= MATERIALS PROVIDED =
----

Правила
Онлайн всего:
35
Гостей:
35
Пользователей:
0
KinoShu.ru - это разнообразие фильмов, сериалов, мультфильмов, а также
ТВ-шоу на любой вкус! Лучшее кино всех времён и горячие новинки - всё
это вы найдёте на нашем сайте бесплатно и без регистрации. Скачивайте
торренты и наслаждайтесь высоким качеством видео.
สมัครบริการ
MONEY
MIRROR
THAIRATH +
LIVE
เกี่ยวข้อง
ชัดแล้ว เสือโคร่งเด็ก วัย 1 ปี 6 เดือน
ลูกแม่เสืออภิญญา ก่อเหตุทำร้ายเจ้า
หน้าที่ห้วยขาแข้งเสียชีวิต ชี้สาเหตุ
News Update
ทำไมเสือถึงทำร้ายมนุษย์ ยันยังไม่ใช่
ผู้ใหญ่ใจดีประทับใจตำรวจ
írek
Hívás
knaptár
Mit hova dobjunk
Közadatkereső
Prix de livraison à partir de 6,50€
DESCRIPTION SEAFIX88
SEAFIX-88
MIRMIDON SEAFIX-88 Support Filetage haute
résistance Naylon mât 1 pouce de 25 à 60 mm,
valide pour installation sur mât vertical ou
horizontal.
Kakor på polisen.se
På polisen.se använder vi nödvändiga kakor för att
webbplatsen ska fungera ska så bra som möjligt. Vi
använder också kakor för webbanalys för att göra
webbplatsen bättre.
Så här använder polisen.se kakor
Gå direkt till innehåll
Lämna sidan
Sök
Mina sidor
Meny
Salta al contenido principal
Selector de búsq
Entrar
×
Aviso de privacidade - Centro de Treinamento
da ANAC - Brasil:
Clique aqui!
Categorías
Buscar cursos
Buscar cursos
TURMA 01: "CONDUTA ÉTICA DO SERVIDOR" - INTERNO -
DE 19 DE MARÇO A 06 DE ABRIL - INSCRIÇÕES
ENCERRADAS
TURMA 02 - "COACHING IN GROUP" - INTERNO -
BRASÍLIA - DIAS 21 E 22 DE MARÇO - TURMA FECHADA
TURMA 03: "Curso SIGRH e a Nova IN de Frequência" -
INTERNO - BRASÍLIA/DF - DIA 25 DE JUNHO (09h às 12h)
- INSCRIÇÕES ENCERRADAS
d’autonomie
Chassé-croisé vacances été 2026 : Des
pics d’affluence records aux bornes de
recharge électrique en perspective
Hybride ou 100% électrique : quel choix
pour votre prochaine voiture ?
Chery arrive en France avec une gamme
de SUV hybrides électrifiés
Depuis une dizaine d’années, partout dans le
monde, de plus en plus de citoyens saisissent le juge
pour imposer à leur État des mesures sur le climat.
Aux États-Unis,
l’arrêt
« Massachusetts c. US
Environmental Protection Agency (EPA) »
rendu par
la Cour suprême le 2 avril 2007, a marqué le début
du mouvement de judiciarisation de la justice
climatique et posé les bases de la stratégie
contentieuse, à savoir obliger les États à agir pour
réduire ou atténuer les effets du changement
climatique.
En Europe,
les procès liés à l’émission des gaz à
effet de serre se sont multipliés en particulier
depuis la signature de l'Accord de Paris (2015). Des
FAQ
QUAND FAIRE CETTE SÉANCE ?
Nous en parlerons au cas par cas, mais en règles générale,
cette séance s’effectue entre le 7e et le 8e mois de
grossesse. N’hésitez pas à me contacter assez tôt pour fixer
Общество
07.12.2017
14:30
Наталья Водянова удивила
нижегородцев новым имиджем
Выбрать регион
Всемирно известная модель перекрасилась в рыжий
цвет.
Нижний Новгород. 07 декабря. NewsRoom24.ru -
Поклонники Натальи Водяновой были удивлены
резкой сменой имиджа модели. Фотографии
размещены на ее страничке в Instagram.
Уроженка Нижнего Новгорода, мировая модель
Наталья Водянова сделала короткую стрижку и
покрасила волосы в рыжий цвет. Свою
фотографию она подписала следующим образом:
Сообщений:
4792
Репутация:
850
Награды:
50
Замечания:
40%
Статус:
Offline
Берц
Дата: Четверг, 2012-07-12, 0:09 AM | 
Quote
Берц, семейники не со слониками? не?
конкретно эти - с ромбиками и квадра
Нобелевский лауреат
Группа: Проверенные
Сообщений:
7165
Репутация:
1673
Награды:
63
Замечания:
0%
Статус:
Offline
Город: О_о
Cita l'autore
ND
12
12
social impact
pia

----

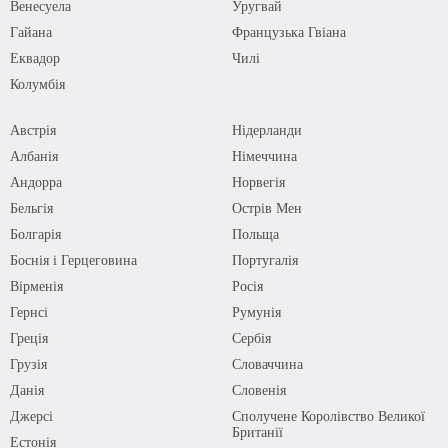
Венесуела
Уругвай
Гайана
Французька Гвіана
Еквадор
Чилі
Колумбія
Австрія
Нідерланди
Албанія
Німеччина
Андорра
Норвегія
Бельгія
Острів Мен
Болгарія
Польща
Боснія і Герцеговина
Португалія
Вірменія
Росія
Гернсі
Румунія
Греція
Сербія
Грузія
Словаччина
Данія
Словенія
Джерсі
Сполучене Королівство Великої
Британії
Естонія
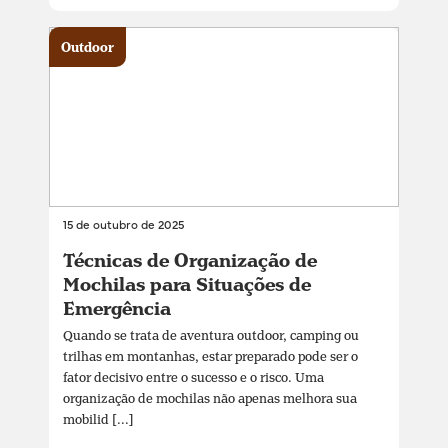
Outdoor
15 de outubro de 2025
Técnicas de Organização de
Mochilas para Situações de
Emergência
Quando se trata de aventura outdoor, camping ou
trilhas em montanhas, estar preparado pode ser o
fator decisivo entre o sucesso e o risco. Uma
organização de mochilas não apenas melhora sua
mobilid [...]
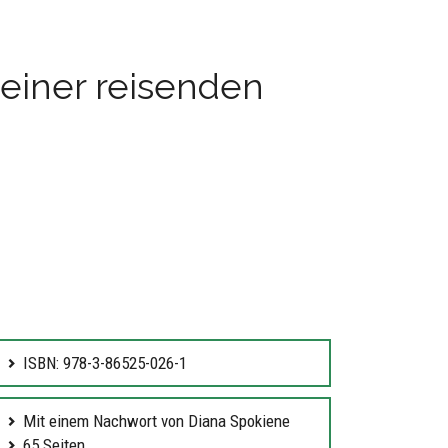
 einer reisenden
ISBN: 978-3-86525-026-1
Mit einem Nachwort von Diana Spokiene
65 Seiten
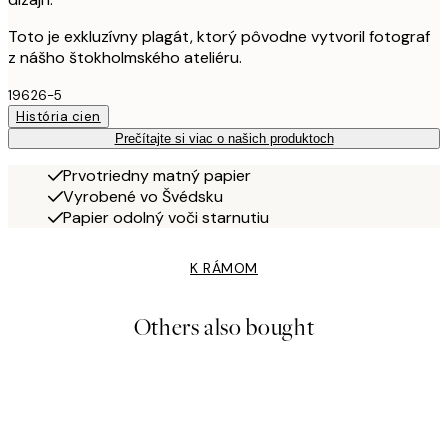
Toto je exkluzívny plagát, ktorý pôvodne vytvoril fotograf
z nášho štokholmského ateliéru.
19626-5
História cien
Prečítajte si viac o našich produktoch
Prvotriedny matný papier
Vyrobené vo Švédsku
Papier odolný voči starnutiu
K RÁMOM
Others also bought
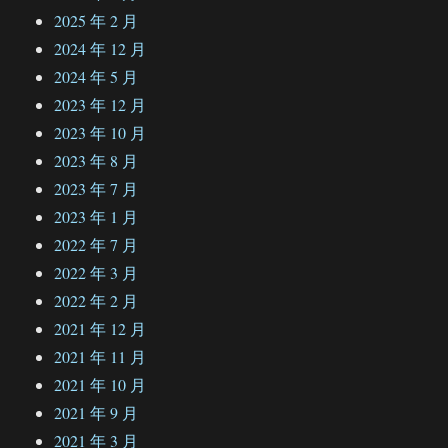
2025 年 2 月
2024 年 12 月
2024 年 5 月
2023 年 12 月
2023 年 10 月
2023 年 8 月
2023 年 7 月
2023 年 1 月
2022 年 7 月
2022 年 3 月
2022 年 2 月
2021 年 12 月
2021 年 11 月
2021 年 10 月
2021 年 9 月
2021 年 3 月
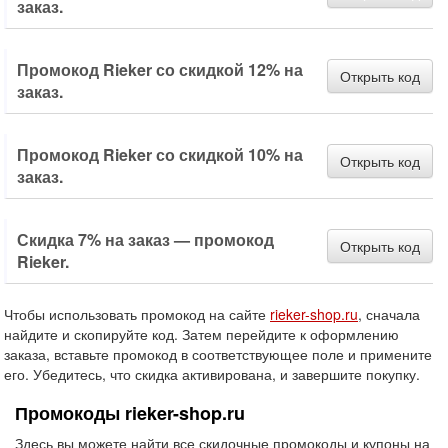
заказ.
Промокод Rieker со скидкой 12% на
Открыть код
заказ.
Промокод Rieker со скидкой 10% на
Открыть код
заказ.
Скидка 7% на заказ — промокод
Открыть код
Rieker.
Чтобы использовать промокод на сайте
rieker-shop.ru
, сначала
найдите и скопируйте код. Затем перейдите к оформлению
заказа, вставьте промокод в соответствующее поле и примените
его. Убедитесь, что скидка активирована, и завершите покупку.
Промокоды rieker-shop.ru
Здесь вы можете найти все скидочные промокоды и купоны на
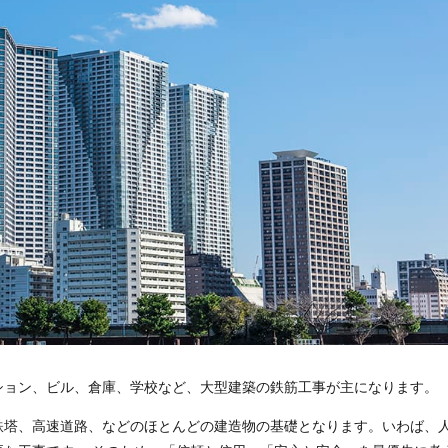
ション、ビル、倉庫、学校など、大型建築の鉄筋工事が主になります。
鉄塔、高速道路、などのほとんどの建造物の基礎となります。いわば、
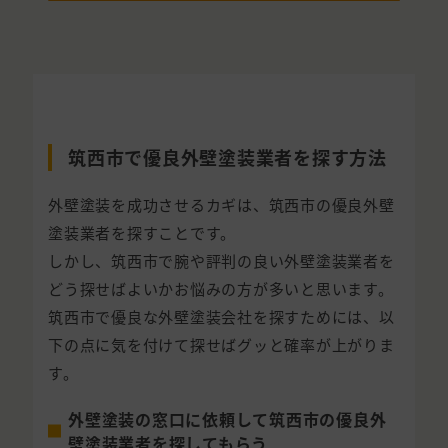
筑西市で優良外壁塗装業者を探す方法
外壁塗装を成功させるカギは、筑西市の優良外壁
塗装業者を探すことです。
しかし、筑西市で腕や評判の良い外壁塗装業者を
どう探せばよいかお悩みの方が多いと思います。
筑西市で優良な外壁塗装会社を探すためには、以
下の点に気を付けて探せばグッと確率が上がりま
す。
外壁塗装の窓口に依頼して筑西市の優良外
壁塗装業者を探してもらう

----

= WHAT THIS TASK INVOLVES =
Transcribe, exactly and without additions, the lines of the records above, beginning with the line that contains "BRASÍLIA - DIAS" and ending with the line that contains "Massachusetts c. US", both included.

= EXERCISE OUTPUT =
BRASÍLIA - DIAS 21 E 22 DE MARÇO - TURMA FECHADA
TURMA 03: "Curso SIGRH e a Nova IN de Frequência" -
INTERNO - BRASÍLIA/DF - DIA 25 DE JUNHO (09h às 12h)
- INSCRIÇÕES ENCERRADAS
d’autonomie
Chassé-croisé vacances été 2026 : Des
pics d’affluence records aux bornes de
recharge électrique en perspective
Hybride ou 100% électrique : quel choix
pour votre prochaine voiture ?
Chery arrive en France avec une gamme
de SUV hybrides électrifiés
Depuis une dizaine d’années, partout dans le
monde, de plus en plus de citoyens saisissent le juge
pour imposer à leur État des mesures sur le climat.
Aux États-Unis,
l’arrêt
« Massachusetts c. US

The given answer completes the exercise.